Connect your AI coding agent directly to real-time threat intelligence. Search threats, pull detections, query IOCs, and map MITRE techniques without leaving your editor.
The Model Context Protocol (MCP) is an open standard created by Anthropic that defines how AI applications connect to external data sources and tools. Instead of copying data into prompts or writing one-off integrations, MCP provides a single protocol that any AI client can use to discover, read, and invoke tools from any compatible server.
The Threadlinqs MCP Server exposes the entire intelligence platform—threats, detections, IOCs, MITRE mappings, C2 intelligence, attack simulations, and advanced correlations—as 29 callable tools and 8 browsable resources. Your AI agent gets structured access to the same data analysts use on the web platform, with no API wrangling required.
Transport is stdio (local). The server runs on your machine via npx, communicates over standard input/output, and sends authenticated requests to the Threadlinqs API on your behalf. No open ports, no webhook configuration, no cloud relay.
No global install needed. The package runs via npx on demand. Add it to your AI client configuration and it starts automatically when your agent needs threat intelligence.
{
"mcpServers": {
"threadlinqs-intel": {
"command": "npx",
"args": ["-y", "intelthreadlinqs-mcp"],
"env": {
"THREADLINQS_API_KEY": "tl_your_key_here"
}
}
}
}
# Add the MCP server to Claude Code
claude mcp add threadlinqs-intel \
-e THREADLINQS_API_KEY=tl_your_key_here \
-- npx -y intelthreadlinqs-mcp
{
"mcpServers": {
"threadlinqs-intel": {
"command": "npx",
"args": ["-y", "intelthreadlinqs-mcp"],
"env": {
"THREADLINQS_API_KEY": "tl_your_key_here"
}
}
}
}
The API key is optional for free-tier tools. Generate one in your profile settings to unlock all 29 tools. Omit the env block to use 16 free-tier tools without authentication.
Every tool returns structured JSON. Your AI agent can chain tool calls—search for a threat, pull its detections, look up the associated MITRE techniques, and export a Sigma rule—all in a single conversation turn.
Resources are read-only data feeds your AI agent can browse directly. Unlike tools, resources do not require input parameters—the agent requests a URI and receives the full dataset as structured JSON.
The server uses the stdio transport—the most widely supported MCP transport layer. Any client that implements the Model Context Protocol specification can connect. These are the clients we test against:
16 of 29 tools work on the free tier with no API key.
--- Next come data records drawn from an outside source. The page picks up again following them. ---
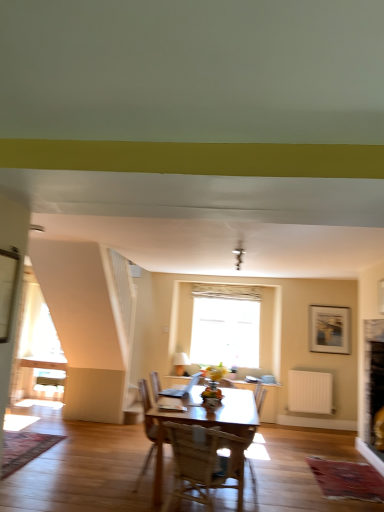 Question: Is point (178, 361) closer or farther from the camera than point (314, 399)?

Choices:
 (A) closer
 (B) farther

Answer: (B)

Question: Considering the relative positions of white fabric lampshade at upper center and white plastic radiator at lower right in the image provided, is white fabric lampshade at upper center to the left or to the right of white plastic radiator at lower right?

Choices:
 (A) left
 (B) right

Answer: (A)

Question: Which object is the closest to the white fabric lampshade at upper center?

Choices:
 (A) wooden framed picture at upper right
 (B) white plastic radiator at lower right
 (C) white textured window at center
 (D) wooden chair at center

Answer: (C)

Question: Which object is the closest to the wooden chair at center?

Choices:
 (A) white fabric lampshade at upper center
 (B) white textured window at center
 (C) wooden framed picture at upper right
 (D) white plastic radiator at lower right

Answer: (D) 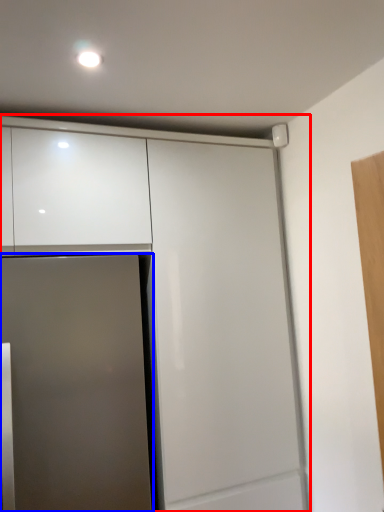 Question: Which of the following is the closest to the observer, cabinetry (highlighted by a red box) or door (highlighted by a blue box)?

Choices:
 (A) cabinetry
 (B) door

Answer: (B)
Authenticated tiers unlock detections, IOCs, C2 intelligence, simulations, and advanced correlations.
| Tier | Access | Tools Unlocked |
|---|---|---|
| Free | No API key required | Threat search, MITRE coverage, debriefs, CVE/CWE lookups, platform stats, changelog, roadmap, transcripts (16 tools) |
| Blue | Free verified account | + Detection rules, export detections (18 tools) |
| Red | $4.99/mo | + IOC search, C2 beacons, stats, operators, watermarks, timeline, configs, cross-correlations (26 tools) |
| Purple | $11.99/mo | + Simulations list, correlations overview, correlation engine detail (29 tools) |
Once the MCP server is connected, your AI agent can answer threat intelligence questions directly:
# Threat research "Search for threats related to Cobalt Strike" "Get full details on TL-2026-0288" "What are the most recent critical threats?" # Detection engineering "Show me all SPL detections for ransomware threats" "Export the Sigma rule for detection DET-0042" # MITRE mapping "What techniques does T1059.001 cover?" "Show MITRE coverage for the Initial Access tactic" # C2 intelligence "List active C2 beacons with Cobalt Strike framework" "Show operator clusters and shared infrastructure" # Vulnerability lookup "Look up CVE-2024-3400 and show linked threats" "What is CWE-79 and how do I mitigate it?"
Package: intelthreadlinqs-mcp on npm Version: 3.0.0 SDK: @modelcontextprotocol/sdk v1.26.0
Transport: stdio (local process, no open ports) Runtime: Node.js 18+
Data source: Cloudflare D1 via the Threadlinqs REST API (75+ endpoints)
Authentication: Bearer token via THREADLINQS_API_KEY environment variable
Timeout: 30s per API request with automatic abort controller
The server is stateless. Each tool call translates to one or more authenticated GET requests against the platform API. Responses are returned as structured JSON content blocks, ready for the AI model to parse and reason over.